Wednesday

Bertahan Hidup - Part I



Kubiarkan ide dan prinsipku dikebiri kenyataan yang tak bisa kuhindari. Untuk kesekian kalinya aku harus memutuskan sesuatu yang padanya bahkan sama sekali tak ingin kujatuhkan pilihan.  

Ingatanku tak lepas pada pembahasan diskusi rutinan yang setiap minggunya kubahas dengan beberapa temanku selama tak kurang dari dua tahun masa berlalu. Masih melekat pemikiran Karl Mark tentang alienasi manusia. Tak bisa kita lihat memang harapan Mark sepenuhnya berhasil diterapkan, meski begitu dia dengan pemikirannya telah berkontribusi terhadap peradaban dunia. Teori dan analisisnya mungkin menemui jalan buntu untuk realisasi ide revolusi yang dielukannya, bagaimanapun analisisnya tentang alienasi manusia tak bisa kita acuhkan pada kenyataannya.

Betapapun besar gaji yang diterima seorang buruh; pekerja, pegawai sipil, karyawan bahkan dosen kampus-kampus ternama. Mereka tetaplah seorang buruh yang bekerja untuk orang lain. Tak pernah menjadi benar-benar merdeka untuk hidup sebagai manusia yang memiliki sendiri kebebasannya.

Selalu saja idealisme yang kita pagut erat terpaksa sekarat tergilas realita. 

Akhirnya, Mei 2013. Shit !! tiba giliranku menjadi buruh.

Kita tak mungkin selamanya menyandarkan hidup pada oran lain, orangtua sekalipun. Seperti kita yang tak mungkin meminta orangtua kita menyuapai kita setiap kali kita makan, atau menceboki kita setiap selesai buang hajat. Kita tak lagi bocah. Waktu beranjak, dan menjadikan kita seorang manusia dewasa yang harus bisa membersihkan ampas sendiri. Begitu juga untuk tetap menjalani hidup dengan keputusan dan tanggungjawab yang kita miliki.

Tak ada yang salah dengan bekerja. Hal terpenting yang mesti dilakukan manusia adalah bertahan hidup, salah satunya tentu saja dengan bekerja. Dengan begitu dia menghasilkan uang untuk bisa memenuhi kebutuhan dan keberlangsungan hidup yang ia jalani.

Kadang hidup hanya menghadapkan kita pada satu pilihan. Seperti kita yang harus bekerja untuk orang lain.
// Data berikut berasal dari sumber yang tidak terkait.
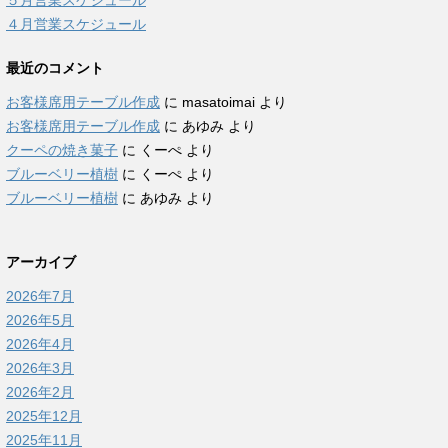
５月営業スケジュール
４月営業スケジュール
最近のコメント
お客様席用テーブル作成
に
masatoimai
より
お客様席用テーブル作成
に
あゆみ
より
クーペの焼き菓子
に
くーぺ
より
ブルーベリー植樹
に
くーぺ
より
ブルーベリー植樹
に
あゆみ
より
アーカイブ
2026年7月
2026年5月
2026年4月
2026年3月
2026年2月
2025年12月
2025年11月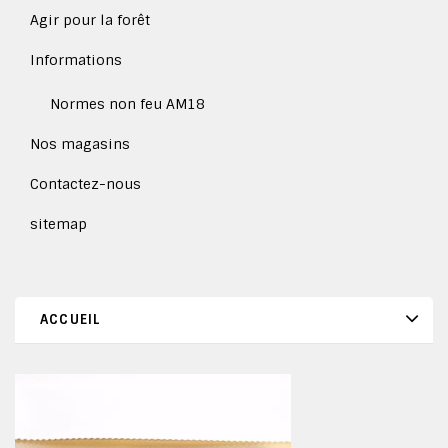
Agir pour la forêt
Informations
Normes non feu AM18
Nos magasins
Contactez-nous
sitemap
ACCUEIL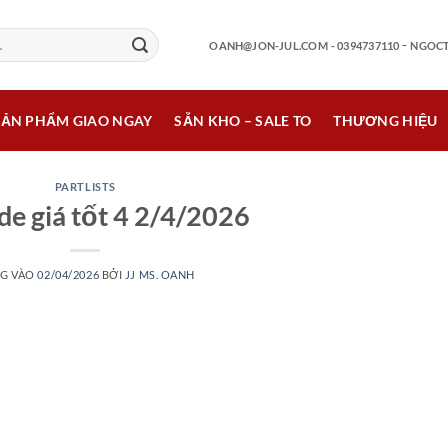
-
OANH@JON-JUL.COM
- 0394737110
NGOCT
SẢN PHẨM GIAO NGAY
SẴN KHO – SALE TO
THƯƠNG HIỆU
PARTLISTS
de giá tốt 4 2/4/2026
G VÀO
02/04/2026
BỞI
JJ MS. OANH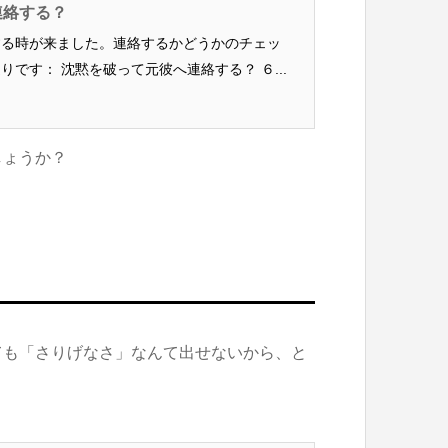
連絡する？
する時が来ました。連絡するかどうかのチェッ
です： 沈黙を破って元彼へ連絡する？ ６...
しょうか？
ても「さりげなさ」なんて出せないから、と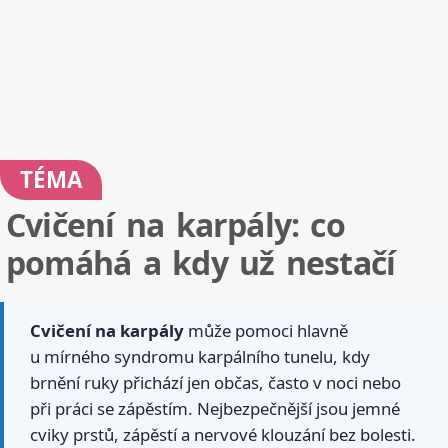
TÉMA
Cvičení na karpály: co
pomáhá a kdy už nestačí
Cvičení na karpály
může pomoci hlavně
u mírného syndromu karpálního tunelu, kdy
brnění ruky přichází jen občas, často v noci nebo
při práci se zápěstím. Nejbezpečnější jsou jemné
cviky prstů, zápěstí a nervové klouzání bez bolesti.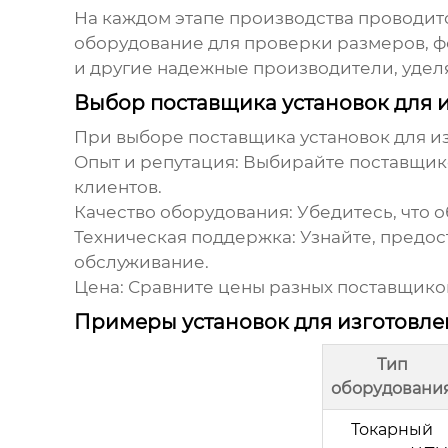
На каждом этапе производства проводит
оборудование для проверки размеров, ф
и другие надежные производители, удел
Выбор поставщика установок для и
При выборе поставщика
установок для и
Опыт и репутация:
Выбирайте поставщико
клиентов.
Качество оборудования:
Убедитесь, что о
Техническая поддержка:
Узнайте, предос
обслуживание.
Цена:
Сравните цены разных поставщиков
Примеры установок для изготовле
Тип
оборудовани
Токарный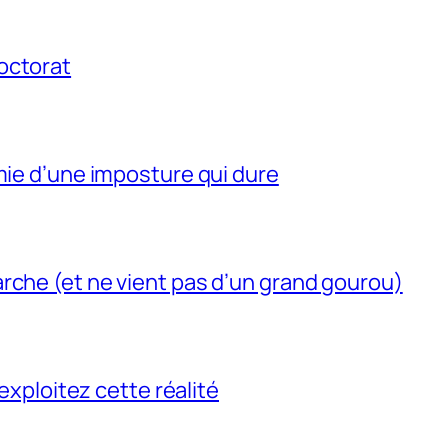
octorat
mie d’une imposture qui dure
rche (et ne vient pas d’un grand gourou)
 exploitez cette réalité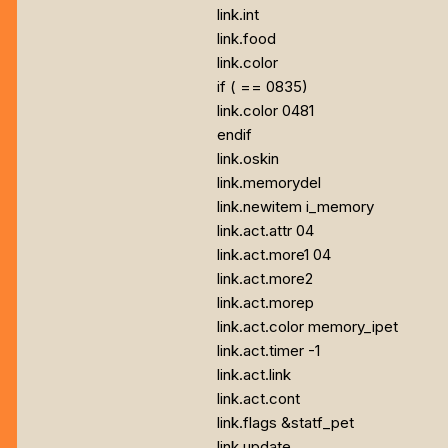
link.int
link.food
link.color
if (
== 0835)
link.color 0481
endif
link.oskin
link.memorydel
link.newitem i_memory
link.act.attr 04
link.act.more1 04
link.act.more2
link.act.morep
link.act.color memory_ipet
link.act.timer -1
link.act.link
link.act.cont
link.flags
&statf_pet
link.update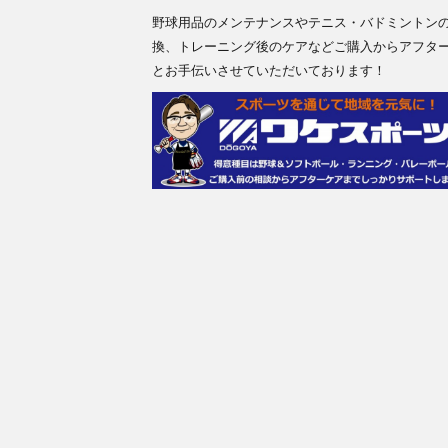
野球用品のメンテナンスやテニス・バドミントン
換、トレーニング後のケアなどご購入からアフタ
とお手伝いさせていただいております！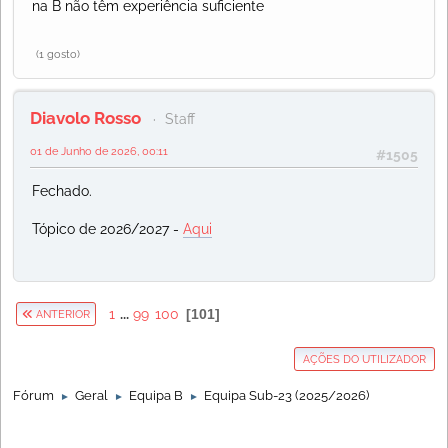
na B não têm experiência suficiente
(1 gosto)
Diavolo Rosso
Staff
01 de Junho de 2026, 00:11
#1505
Fechado.
Tópico de 2026/2027 -
Aqui
1
...
99
100
101
ANTERIOR
AÇÕES DO UTILIZADOR
Fórum
Geral
Equipa B
Equipa Sub-23 (2025/2026)
►
►
►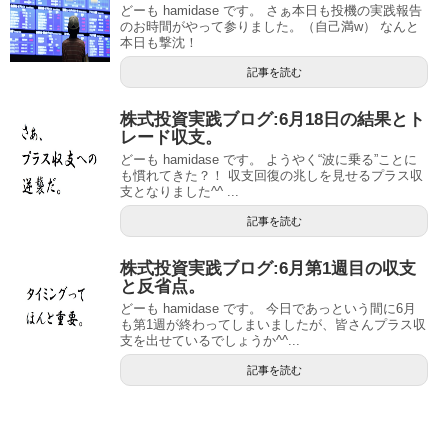
どーも hamidase です。 さぁ本日も投機の実践報告
のお時間がやって参りました。（自己満w） なんと
本日も撃沈！
記事を読む
株式投資実践ブログ:6月18日の結果とト
レード収支。
どーも hamidase です。 ようやく“波に乗る”ことに
も慣れてきた？！ 収支回復の兆しを見せるプラス収
支となりました^^ ...
記事を読む
株式投資実践ブログ:6月第1週目の収支
と反省点。
どーも hamidase です。 今日であっという間に6月
も第1週が終わってしまいましたが、皆さんプラス収
支を出せているでしょうか^^...
記事を読む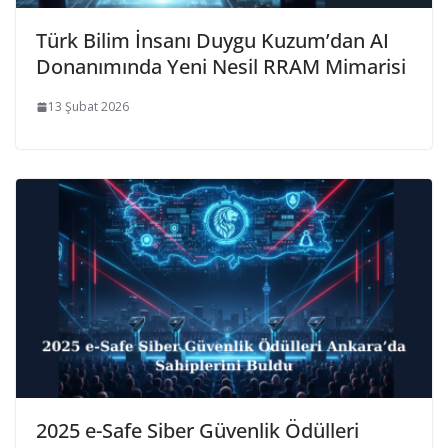
Türk Bilim İnsanı Duygu Kuzum’dan AI
Donanımında Yeni Nesil RRAM Mimarisi
13 Şubat 2026
2025 e-Safe Siber Güvenlik Ödülleri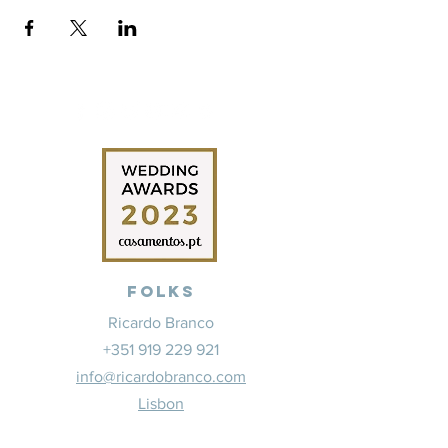
Folks
Ricardo Branco
+351 919 229 921
info@ricardobranco.com
Lisbon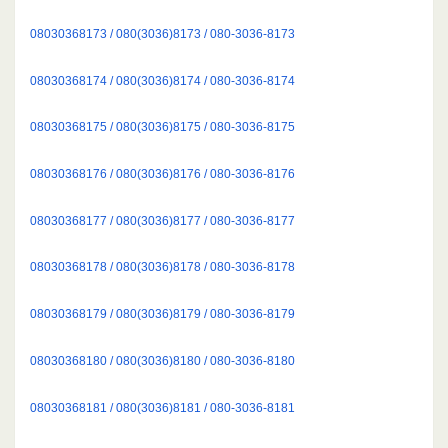
08030368173 / 080(3036)8173 / 080-3036-8173
08030368174 / 080(3036)8174 / 080-3036-8174
08030368175 / 080(3036)8175 / 080-3036-8175
08030368176 / 080(3036)8176 / 080-3036-8176
08030368177 / 080(3036)8177 / 080-3036-8177
08030368178 / 080(3036)8178 / 080-3036-8178
08030368179 / 080(3036)8179 / 080-3036-8179
08030368180 / 080(3036)8180 / 080-3036-8180
08030368181 / 080(3036)8181 / 080-3036-8181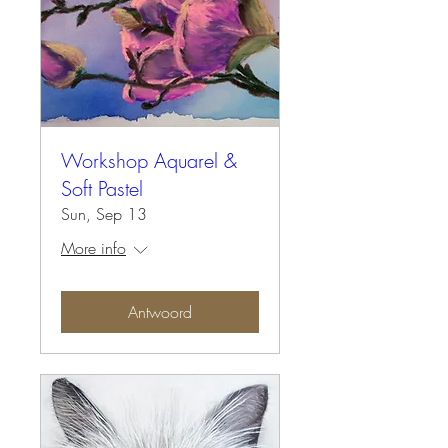
Workshop Aquarel &
Soft Pastel
Sun, Sep 13
More info
Antwoord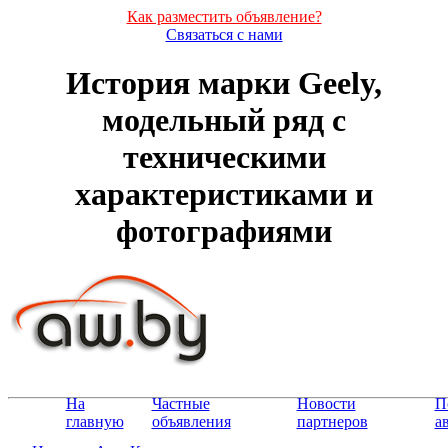
Как разместить объявление?
Связаться с нами
История марки Geely,
модельный ряд с
техническими
характеристиками и
фотографиями
На
Частные
Новости
П
главную
объявления
партнеров
а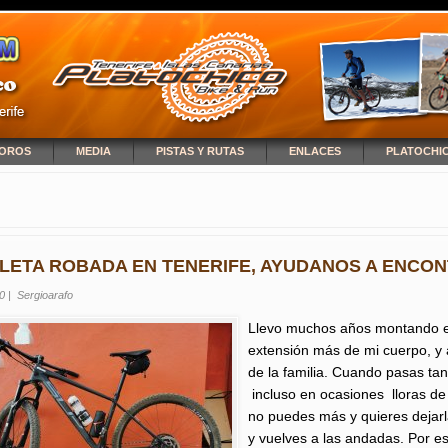
OROS
MEDIA
PISTAS Y RUTAS
ENLACES
PLATOCHI
NCUENTRA USTED AQUÍ
CLETA ROBADA EN TENERIFE, AYUDANOS A ENCO
0
|
Sergioarafo
Llevo muchos años montando en 
extensión más de mi cuerpo, y 
de la familia. Cuando pasas tant
incluso en ocasiones lloras de 
no puedes más y quieres dejarl
y vuelves a las andadas. Por e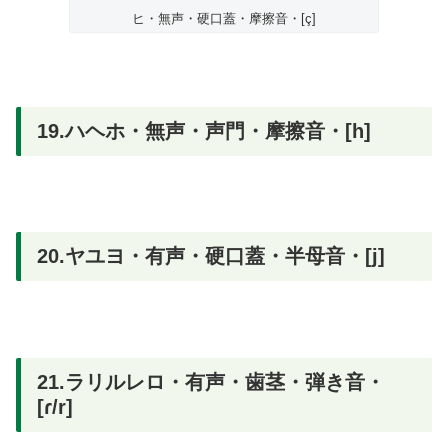
ヒ・無声・硬口蓋・摩擦音・[ç]
19.ハヘホ・無声・声門・摩擦音・[h]
20.ヤユヨ・有声・硬口蓋・半母音・[j]
21.ラリルレロ・有声・歯茎・弾き音・
[ɾ/r]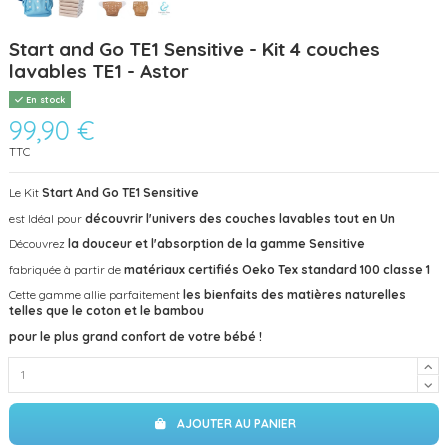
Start and Go TE1 Sensitive - Kit 4 couches
lavables TE1 - Astor
En stock
99,90 €
TTC
Le Kit
Start And Go TE1
Sensitive
est Idéal pour
découvrir l'univers des couches lavables
tout en Un
Découvrez
la douceur et l'absorption de la gamme Sensitive
fabriquée à partir de
matériaux certifiés Oeko Tex standard 100 classe 1
Cette gamme allie parfaitement
les bienfaits des matières naturelles
telles que le coton et le bambou
pour le plus grand confort de votre bébé !
AJOUTER AU PANIER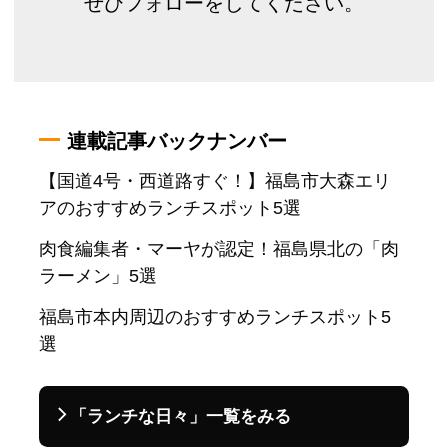
ぜひフォローをしてください。
連載記事バックナンバー
【国道4号・西道路すぐ！】福島市大森エリ
アのおすすめランチスポット5選
肉食編集者・マーヤが認定！福島県北の「肉
ラーメン」5選
福島市本内周辺のおすすめランチスポット5
選
「ランチな日々」一覧をみる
Meski begitu orang tak harus menjadi bawahan bagi lainnya. Alih-alih upah yang memadai, kerap buruh diperas keringatnya tak ubahnya robot bermesin untuk merampungkan tugas melebihi porsi dan jam kerja semestinya. Yah, aku salah satu buruh outsourcing. Sistem yang dari dulu gencar kukecam. Sistem tak manusiawi yang semena memerah manusia. And damn ! this is what I must run now on..

Tak bisa kuingat mulai kapan, aku mulai hidup teratur. Jam kerja, istirahat, makan, belanja sampai ke toilet seperti sudah hafal kapan waktunya. Tentu saja hal ini baik untukku yang notabene seorang karyawan, yang perlu bekerja pagi buta atau siang bolong tergantung jadwal yang didiktekan admin. Aku perlu istirahat cukup untuk menjaga stamina dan tak mudah sakit agar setiap harinya aku tetap bisa bekerja seperti biasa. 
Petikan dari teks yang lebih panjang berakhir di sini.